One I’m struggling with right now is I’ve received feedback that analytics itself is an area. The interesting thing is analytics currently fits to some degree within each of the 4 horizontal functional areas (e.g., Configuration/Change, Security/Protection) as each of those products offer advanced reporting and as that progresses they do predictive reporting and analytics around that functional area.

Analytics would also show up at the dashboard level (currently beyond the scope of what I’m defining as the functional areas of the Data Center Automation Blueprint) where you would correlate business intelligence, patterns etc. across not just Data Center Automation functional categories but also across manual task orchestration (e.g., service/help desk) details.

Thoughts?

One more thing to clear up, I know some (many) of these functional categories and their products extend beyond the Data Center. The lens this blog looks through is exclusively focused on the challenges posed by large, complex data centers. For example, I know performance products are also useful in all sized companies (big & small) and also beyond the data center (e.g., headquarters, remote offices, partner networks, etc).


Oct 31 2007   8:12PM GMT

Activities in Application, System & Network Performance Monitoring



Posted by: Ryan Shopp
Microsoft Windows, EMC, Symantec, BMC, HP Software, CA, IBM Tivoli, Accellent, InfoVista, Solarwinds, Systems monitoring, Network monitoring, Application monitoring, Performance management, Quest Software, Networking, DataCenter

Big item to post about right out of the gate!  We all are familiar with the “Performance Management” sector within the Data Center.  Quick couple sentence summary.  Software that automates the collection and identification of potential performance bottlenecks within the data center.  Performance bottlenecks meaning real-time delays, conditions that are affecting productivity or analytics that leverages historical collected data that can help predict a potential performance concern before it happens.

Now there are a TON of large players in this space which we will review in more details in upcoming posts (e.g., BMC, CA, HP, IBM, EMC, Symantec, Quest Software, Microsoft) but today I want to hit on a couple vendors you should consider if you’re tired of working with your current vendor (most likely one of the big names above).

InfoVista is one of the last pure-play companies that provide solutions for automating Data Center Performance Management/Monitoring.  Yesterday, they finally announced a move (after years of OEM’ing various product) to round out their solution on the application performance management perspective.  I’ve talked to a number of large global enterprise/telecom customers who speak the gospel about the quality and capabilities of their products.  They’ve been known in the past for their network and systems centric capabilities but with the acquisition of Accellent they now own the application monitoring technology.  Now, let’s be clear - their solution is designed for large, large Enteprises and/or Telecommunication companies.  If your not looking to do a major global deployment spanning a large data centers and/or vast numbers of remote offices this solution may be overkill for you.   If that is the case I would recommend you taking a look at another company.

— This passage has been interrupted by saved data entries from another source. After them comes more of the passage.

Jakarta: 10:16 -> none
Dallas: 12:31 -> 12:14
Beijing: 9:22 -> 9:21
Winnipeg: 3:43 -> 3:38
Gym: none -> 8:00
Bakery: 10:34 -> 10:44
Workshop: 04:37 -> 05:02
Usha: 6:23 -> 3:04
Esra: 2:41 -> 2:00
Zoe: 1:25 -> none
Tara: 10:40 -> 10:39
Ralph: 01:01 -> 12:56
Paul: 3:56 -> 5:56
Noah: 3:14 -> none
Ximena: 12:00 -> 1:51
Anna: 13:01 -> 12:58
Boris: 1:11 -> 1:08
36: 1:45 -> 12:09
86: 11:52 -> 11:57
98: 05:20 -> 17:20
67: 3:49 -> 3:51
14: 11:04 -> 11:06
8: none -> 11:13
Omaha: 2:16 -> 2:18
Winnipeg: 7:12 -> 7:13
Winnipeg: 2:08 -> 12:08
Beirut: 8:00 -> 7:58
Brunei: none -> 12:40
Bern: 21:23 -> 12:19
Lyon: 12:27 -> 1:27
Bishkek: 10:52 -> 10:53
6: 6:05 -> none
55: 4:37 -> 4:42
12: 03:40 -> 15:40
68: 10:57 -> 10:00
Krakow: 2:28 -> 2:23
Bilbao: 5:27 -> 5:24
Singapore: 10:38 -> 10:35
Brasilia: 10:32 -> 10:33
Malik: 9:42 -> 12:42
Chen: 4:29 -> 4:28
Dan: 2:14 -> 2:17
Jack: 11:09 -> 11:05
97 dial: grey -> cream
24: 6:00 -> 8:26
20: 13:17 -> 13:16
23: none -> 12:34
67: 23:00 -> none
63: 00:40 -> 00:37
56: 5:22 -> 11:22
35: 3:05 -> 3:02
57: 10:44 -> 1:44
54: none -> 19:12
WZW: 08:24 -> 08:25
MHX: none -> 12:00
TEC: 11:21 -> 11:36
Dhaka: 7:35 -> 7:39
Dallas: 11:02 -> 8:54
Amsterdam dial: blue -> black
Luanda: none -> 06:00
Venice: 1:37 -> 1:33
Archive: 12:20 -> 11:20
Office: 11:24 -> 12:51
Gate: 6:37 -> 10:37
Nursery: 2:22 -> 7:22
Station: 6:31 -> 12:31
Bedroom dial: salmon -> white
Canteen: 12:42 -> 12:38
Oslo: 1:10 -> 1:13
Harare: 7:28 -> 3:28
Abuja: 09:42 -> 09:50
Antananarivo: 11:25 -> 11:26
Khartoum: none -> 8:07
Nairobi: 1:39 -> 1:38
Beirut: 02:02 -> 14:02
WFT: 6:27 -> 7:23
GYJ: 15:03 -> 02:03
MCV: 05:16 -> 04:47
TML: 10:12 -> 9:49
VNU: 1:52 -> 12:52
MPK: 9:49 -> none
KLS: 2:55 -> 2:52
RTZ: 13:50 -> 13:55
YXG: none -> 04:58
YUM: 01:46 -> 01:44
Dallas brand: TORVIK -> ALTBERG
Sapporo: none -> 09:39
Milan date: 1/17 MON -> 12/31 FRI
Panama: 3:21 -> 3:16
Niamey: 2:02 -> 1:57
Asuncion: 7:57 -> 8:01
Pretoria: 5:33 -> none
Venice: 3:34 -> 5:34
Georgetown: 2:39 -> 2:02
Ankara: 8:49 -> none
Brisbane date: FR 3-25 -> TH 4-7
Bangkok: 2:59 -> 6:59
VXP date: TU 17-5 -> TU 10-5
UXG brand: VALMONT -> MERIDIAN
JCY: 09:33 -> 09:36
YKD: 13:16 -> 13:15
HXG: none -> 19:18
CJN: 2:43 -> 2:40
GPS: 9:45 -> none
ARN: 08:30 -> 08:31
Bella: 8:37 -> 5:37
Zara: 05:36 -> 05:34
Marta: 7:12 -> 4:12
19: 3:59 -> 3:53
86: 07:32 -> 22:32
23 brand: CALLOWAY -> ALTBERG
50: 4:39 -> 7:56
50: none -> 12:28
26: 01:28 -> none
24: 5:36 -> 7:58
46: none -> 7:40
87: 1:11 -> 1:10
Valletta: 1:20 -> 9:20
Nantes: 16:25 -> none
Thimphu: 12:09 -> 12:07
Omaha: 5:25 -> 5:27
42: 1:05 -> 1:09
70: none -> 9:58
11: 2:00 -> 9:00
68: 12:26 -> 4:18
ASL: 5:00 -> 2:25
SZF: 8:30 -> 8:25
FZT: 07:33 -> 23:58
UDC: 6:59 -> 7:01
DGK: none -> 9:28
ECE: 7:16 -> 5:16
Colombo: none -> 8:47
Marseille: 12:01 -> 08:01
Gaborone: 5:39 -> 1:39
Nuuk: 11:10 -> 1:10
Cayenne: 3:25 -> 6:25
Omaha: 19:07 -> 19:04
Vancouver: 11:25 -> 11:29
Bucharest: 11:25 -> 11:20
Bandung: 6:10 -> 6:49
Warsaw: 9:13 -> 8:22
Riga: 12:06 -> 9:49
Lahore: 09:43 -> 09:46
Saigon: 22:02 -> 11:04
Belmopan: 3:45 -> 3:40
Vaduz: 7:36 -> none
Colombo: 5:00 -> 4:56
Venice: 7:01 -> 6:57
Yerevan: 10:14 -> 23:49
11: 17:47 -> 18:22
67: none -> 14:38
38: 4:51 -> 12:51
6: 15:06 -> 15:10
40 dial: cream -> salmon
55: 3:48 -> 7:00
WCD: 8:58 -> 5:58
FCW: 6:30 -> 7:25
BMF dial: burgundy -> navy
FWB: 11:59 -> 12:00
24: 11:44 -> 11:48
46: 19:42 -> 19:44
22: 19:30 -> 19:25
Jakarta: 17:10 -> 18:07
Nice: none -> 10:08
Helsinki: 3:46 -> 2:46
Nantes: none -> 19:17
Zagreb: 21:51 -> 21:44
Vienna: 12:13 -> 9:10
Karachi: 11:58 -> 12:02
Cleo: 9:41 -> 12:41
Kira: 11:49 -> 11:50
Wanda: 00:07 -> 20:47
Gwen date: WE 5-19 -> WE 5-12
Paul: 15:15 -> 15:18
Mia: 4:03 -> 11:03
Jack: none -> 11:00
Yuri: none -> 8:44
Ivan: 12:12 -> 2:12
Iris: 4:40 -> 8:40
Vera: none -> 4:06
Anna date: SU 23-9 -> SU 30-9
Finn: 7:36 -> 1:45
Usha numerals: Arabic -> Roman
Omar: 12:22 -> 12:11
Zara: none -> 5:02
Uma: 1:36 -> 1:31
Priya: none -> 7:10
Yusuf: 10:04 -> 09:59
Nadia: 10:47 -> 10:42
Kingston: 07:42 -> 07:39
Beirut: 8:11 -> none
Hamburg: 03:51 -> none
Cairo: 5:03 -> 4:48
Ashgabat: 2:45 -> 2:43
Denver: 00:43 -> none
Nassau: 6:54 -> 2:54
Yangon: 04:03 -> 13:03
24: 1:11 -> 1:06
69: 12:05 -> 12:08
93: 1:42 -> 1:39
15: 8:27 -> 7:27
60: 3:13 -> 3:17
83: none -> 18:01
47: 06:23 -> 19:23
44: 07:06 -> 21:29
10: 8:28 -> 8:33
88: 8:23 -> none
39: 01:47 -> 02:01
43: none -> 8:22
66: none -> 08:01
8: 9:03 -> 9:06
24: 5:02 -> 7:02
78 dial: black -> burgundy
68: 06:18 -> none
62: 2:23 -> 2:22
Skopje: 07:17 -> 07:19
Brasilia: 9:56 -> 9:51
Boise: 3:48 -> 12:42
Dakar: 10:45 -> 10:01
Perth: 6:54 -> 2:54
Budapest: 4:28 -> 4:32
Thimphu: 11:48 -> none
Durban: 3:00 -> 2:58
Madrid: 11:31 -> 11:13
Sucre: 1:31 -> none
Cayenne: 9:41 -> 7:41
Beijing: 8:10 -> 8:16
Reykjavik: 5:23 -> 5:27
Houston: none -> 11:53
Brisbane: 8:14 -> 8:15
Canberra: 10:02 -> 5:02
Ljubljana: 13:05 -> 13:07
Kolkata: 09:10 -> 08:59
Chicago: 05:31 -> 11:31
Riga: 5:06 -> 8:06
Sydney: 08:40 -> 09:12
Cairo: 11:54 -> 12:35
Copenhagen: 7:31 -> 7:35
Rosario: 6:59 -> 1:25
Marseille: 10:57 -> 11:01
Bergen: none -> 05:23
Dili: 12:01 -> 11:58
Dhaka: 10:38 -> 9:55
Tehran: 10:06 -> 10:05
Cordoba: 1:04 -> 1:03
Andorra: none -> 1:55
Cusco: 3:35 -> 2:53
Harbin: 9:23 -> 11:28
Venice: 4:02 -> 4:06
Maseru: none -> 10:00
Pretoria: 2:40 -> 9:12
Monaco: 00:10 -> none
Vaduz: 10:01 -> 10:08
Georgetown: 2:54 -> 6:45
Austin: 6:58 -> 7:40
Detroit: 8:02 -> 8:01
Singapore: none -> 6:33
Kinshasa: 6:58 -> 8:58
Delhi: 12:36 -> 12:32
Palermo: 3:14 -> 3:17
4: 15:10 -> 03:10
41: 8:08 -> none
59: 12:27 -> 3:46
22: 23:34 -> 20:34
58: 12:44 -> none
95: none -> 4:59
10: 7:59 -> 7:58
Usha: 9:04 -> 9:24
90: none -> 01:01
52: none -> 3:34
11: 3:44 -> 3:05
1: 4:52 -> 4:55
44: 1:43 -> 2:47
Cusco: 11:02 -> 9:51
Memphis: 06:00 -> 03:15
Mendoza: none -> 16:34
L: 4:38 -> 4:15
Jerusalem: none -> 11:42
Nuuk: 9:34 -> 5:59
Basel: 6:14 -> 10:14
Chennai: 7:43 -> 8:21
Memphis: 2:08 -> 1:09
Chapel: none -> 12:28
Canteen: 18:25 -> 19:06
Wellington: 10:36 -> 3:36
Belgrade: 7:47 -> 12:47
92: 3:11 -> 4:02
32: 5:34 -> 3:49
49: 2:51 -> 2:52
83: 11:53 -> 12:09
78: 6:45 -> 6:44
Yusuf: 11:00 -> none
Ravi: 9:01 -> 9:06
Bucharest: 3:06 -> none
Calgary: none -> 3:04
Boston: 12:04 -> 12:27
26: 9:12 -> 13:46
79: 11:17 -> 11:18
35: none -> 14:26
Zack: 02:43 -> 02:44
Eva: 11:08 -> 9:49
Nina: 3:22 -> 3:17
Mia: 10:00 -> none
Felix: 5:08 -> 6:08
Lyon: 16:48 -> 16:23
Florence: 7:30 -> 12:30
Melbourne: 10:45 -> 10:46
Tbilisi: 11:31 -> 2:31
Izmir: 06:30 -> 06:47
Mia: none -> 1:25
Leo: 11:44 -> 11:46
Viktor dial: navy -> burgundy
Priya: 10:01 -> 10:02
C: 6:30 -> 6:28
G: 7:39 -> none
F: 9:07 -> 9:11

Solarwinds is making some major investments in their offerings.  If your a small, medium business or wishing to manage a portion (specific group/organization) within a larger enterprise then take a look at their Orion product line.  You get a major bang for your buck (many times 75% of the functionality you use from one of the big guys at a price point most likely less then your annual maintenance contract).  The other beautiful thing is you can download and evaluate the product in all is glory without ever talking to a single sales person.  Also, they have a very active community behind their products including a great blog, Geek Speak by my friend Josh Stephens, that provides very useful insights and perspective on leveraging their products.